GST on Health Insurance Premiums: The Current Situation

Health insurance premiums in India attract 18% GST (Goods and Services Tax) — one of the highest rates on financial products. This means if your base health insurance premium is ₹20,000, you pay ₹3,600 in GST, bringing the total to ₹23,600.

The 18% GST on health insurance is a source of ongoing controversy — several Parliamentary committees, insurance industry bodies and consumer groups have argued that taxing a critical financial safety product at the same rate as luxury goods is inequitable and discourages health insurance adoption in a country with low insurance penetration.

Current GST Rate Structure for Insurance

  • Health insurance (indemnity plans): 18% on total premium
  • Term life insurance: 18% on premium
  • Endowment/whole life insurance (first year): 4.5% on premium
  • Endowment/whole life (renewal years): 2.25% on premium
  • Senior citizen health plans: 18% (same as standard health plans)

Can You Claim a GST Refund on Health Insurance?

For individual policyholders buying personal health insurance — No. Individuals cannot claim GST input tax credit (ITC) on insurance premiums. The 18% GST is a final cost with no refund mechanism.

However, there is an indirect benefit: The entire premium including GST qualifies for Section 80D deduction. This partially offsets the GST burden through income tax savings.

GST Refund for Businesses

If you are a registered business entity (company, LLP, proprietorship with GST registration) buying group health insurance for employees:

  • GST paid on group health insurance premiums can be claimed as Input Tax Credit (ITC) under CGST Act, subject to conditions
  • ITC is available when health insurance is mandatorily required under any law or when employer provides it as a welfare benefit that is "eligible ITC" under GST rules
  • This is a complex area — consult a GST practitioner for your specific situation

The Ongoing Campaign to Reduce Health Insurance GST

In August 2024, multiple political parties across ideological lines (including members of the ruling coalition) wrote letters to the Finance Minister demanding removal or reduction of GST on health insurance.
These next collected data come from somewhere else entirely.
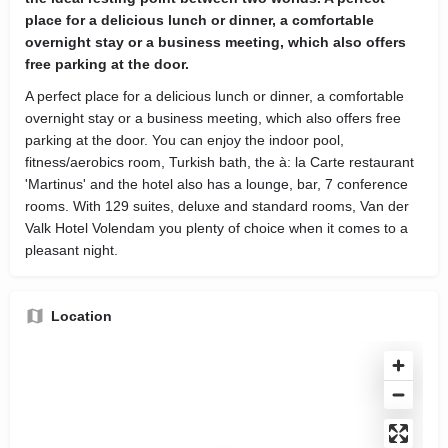
place for a delicious lunch or dinner, a comfortable
overnight stay or a business meeting, which also offers
free parking at the door.
A perfect place for a delicious lunch or dinner, a comfortable
overnight stay or a business meeting, which also offers free
parking at the door. You can enjoy the indoor pool,
fitness/aerobics room, Turkish bath, the à: la Carte restaurant
'Martinus' and the hotel also has a lounge, bar, 7 conference
rooms. With 129 suites, deluxe and standard rooms, Van der
Valk Hotel Volendam you plenty of choice when it comes to a
pleasant night.
Location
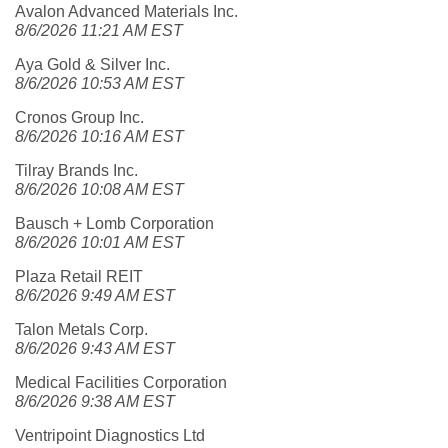
Avalon Advanced Materials Inc.
8/6/2026 11:21 AM EST
Aya Gold & Silver Inc.
8/6/2026 10:53 AM EST
Cronos Group Inc.
8/6/2026 10:16 AM EST
Tilray Brands Inc.
8/6/2026 10:08 AM EST
Bausch + Lomb Corporation
8/6/2026 10:01 AM EST
Plaza Retail REIT
8/6/2026 9:49 AM EST
Talon Metals Corp.
8/6/2026 9:43 AM EST
Medical Facilities Corporation
8/6/2026 9:38 AM EST
Ventripoint Diagnostics Ltd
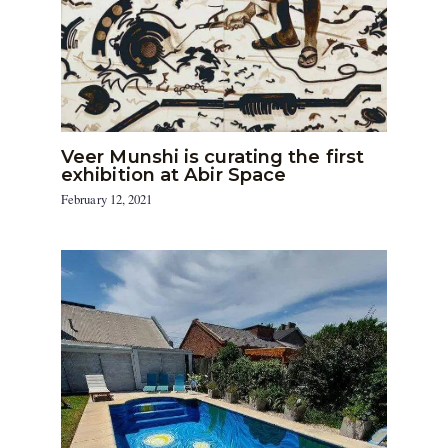
Veer Munshi is curating the first
exhibition at Abir Space
February 12, 2021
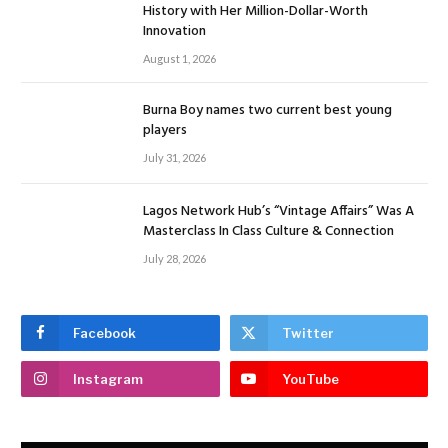
History with Her Million-Dollar-Worth
Innovation
August 1, 2026
Burna Boy names two current best young
players
July 31, 2026
Lagos Network Hub’s “Vintage Affairs” Was A
Masterclass In Class Culture & Connection
July 28, 2026
Facebook
Twitter
Instagram
YouTube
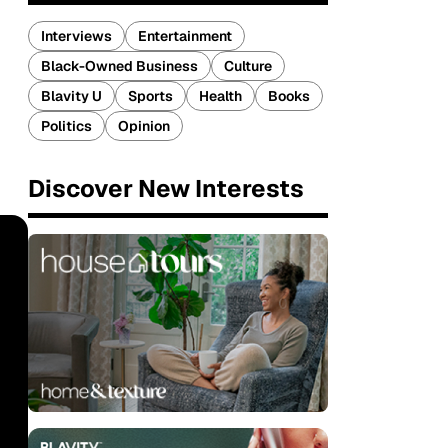
Interviews
Entertainment
Black-Owned Business
Culture
Blavity U
Sports
Health
Books
Politics
Opinion
Discover New Interests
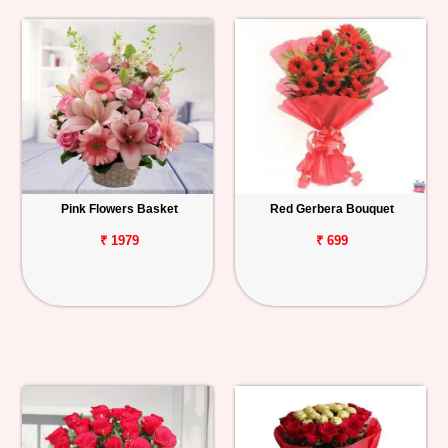
Pink Flowers Basket
Red Gerbera Bouquet
₹ 1979
₹ 699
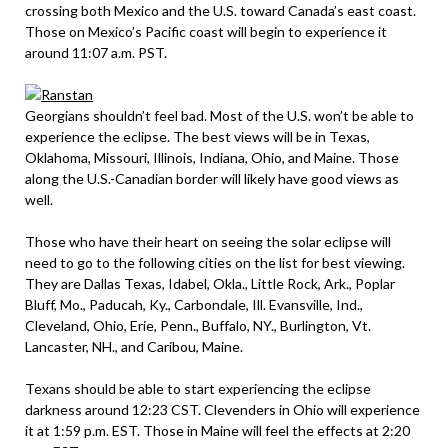
crossing both Mexico and the U.S. toward Canada’s east coast.
Those on Mexico’s Pacific coast will begin to experience it
around 11:07 a.m. PST.
Georgians shouldn’t feel bad. Most of the U.S. won’t be able to
experience the eclipse. The best views will be in Texas,
Oklahoma, Missouri, Illinois, Indiana, Ohio, and Maine. Those
along the U.S.-Canadian border will likely have good views as
well.
Those who have their heart on seeing the solar eclipse will
need to go to the following cities on the list for best viewing.
They are Dallas Texas, Idabel, Okla., Little Rock, Ark., Poplar
Bluff, Mo., Paducah, Ky., Carbondale, Ill. Evansville, Ind.,
Cleveland, Ohio, Erie, Penn., Buffalo, NY., Burlington, Vt.
Lancaster, NH., and Caribou, Maine.
Texans should be able to start experiencing the eclipse
darkness around 12:23 CST. Clevenders in Ohio will experience
it at 1:59 p.m. EST. Those in Maine will feel the effects at 2:20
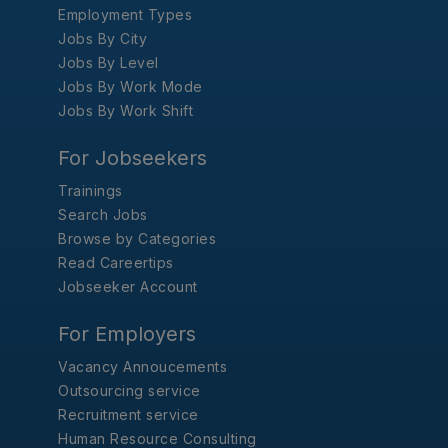
Employment Types
Jobs By City
Jobs By Level
Jobs By Work Mode
Jobs By Work Shift
For Jobseekers
Trainings
Search Jobs
Browse by Categories
Read Careertips
Jobseeker Account
For Employers
Vacancy Annoucements
Outsourcing service
Recruitment service
Human Resource Consulting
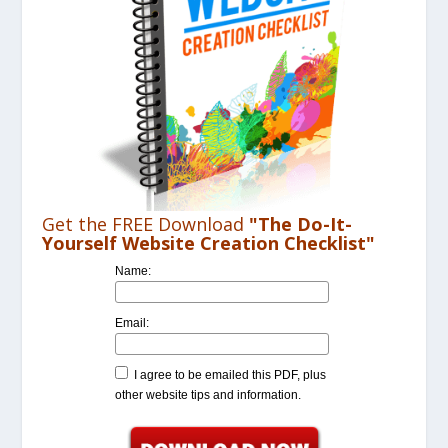
Get the FREE Download
"The Do-It-
Yourself Website Creation Checklist"
Name:
Email:
I agree to be emailed this PDF, plus
other website tips and information.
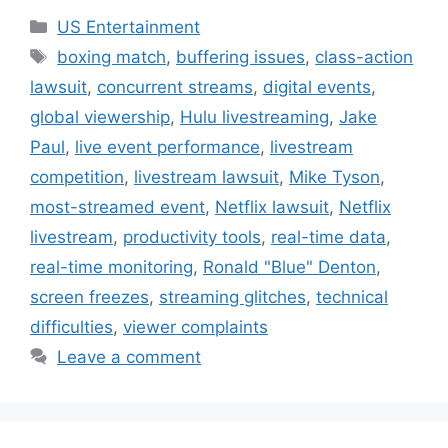
Categories
US Entertainment
Tags
boxing match
,
buffering issues
,
class-action
lawsuit
,
concurrent streams
,
digital events
,
global viewership
,
Hulu livestreaming
,
Jake
Paul
,
live event performance
,
livestream
competition
,
livestream lawsuit
,
Mike Tyson
,
most-streamed event
,
Netflix lawsuit
,
Netflix
livestream
,
productivity tools
,
real-time data
,
real-time monitoring
,
Ronald "Blue" Denton
,
screen freezes
,
streaming glitches
,
technical
difficulties
,
viewer complaints
Leave a comment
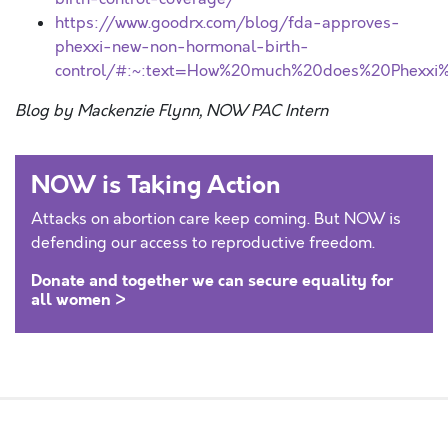
https://www.goodrx.com/blog/fda-approves-
phexxi-new-non-hormonal-birth-
control/#:~:text=How%20much%20does%20Phexxi%
Blog by Mackenzie Flynn, NOW PAC Intern
NOW is Taking Action
Attacks on abortion care keep coming. But NOW is
defending our access to reproductive freedom.
Donate and together we can secure equality for
all women >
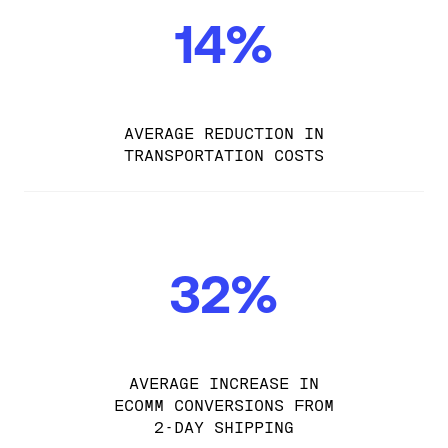
14%
AVERAGE REDUCTION IN
TRANSPORTATION COSTS
32%
AVERAGE INCREASE IN
ECOMM CONVERSIONS FROM
2-DAY SHIPPING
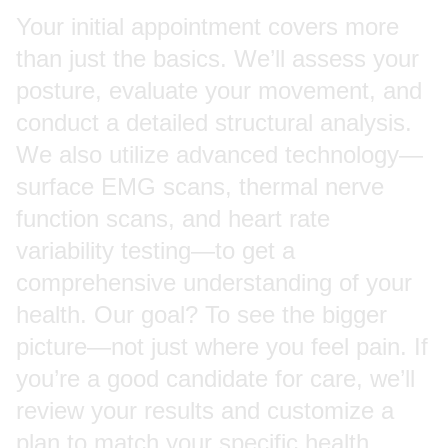
Your initial appointment covers more
than just the basics. We’ll assess your
posture, evaluate your movement, and
conduct a detailed structural analysis.
We also utilize advanced technology—
surface EMG scans, thermal nerve
function scans, and heart rate
variability testing—to get a
comprehensive understanding of your
health. Our goal? To see the bigger
picture—not just where you feel pain. If
you’re a good candidate for care, we’ll
review your results and customize a
plan to match your specific health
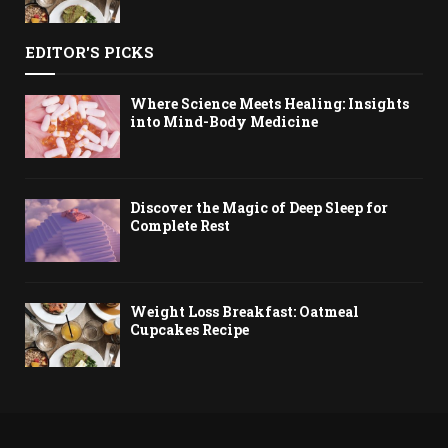
EDITOR'S PICKS
Where Science Meets Healing: Insights
into Mind-Body Medicine
Discover the Magic of Deep Sleep for
Complete Rest
Weight Loss Breakfast: Oatmeal
Cupcakes Recipe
Key arguments made:

  • Health insurance is essential, not a luxury — taxing it at 18% discourages adoption
  • India has one of the lowest health insurance penetration rates globally — high taxation is a barrier
  • Senior citizens and middle-income families are disproportionately burdened

The GST Council has discussed but not yet reduced rates on health insurance. The matter was referred to a GoM (Group of Ministers) for consideration. Any change to GST rates on health insurance would be a significant consumer benefit.

Section 80D: The Partial Offset

While you cannot get a direct GST refund, the total premium including GST is deductible under Section 80D:

Premium ₹20,000 + GST ₹3,600 = ₹23,600 total paid

Full ₹23,600 is deductible under 80D (subject to limits). At 30% tax slab, this saves ₹7,080 in income tax — more than offsetting the ₹3,600 GST paid.

Practical Impact on Your Premium Decision

When comparing health insurance premiums, always compare on the total amount including GST — the effective amount you will pay. A plan quoted at ₹18,000 base premium + 18% GST = ₹21,240 effective annual cost. Some aggregators show base premiums; others show all-in premiums — verify before comparing.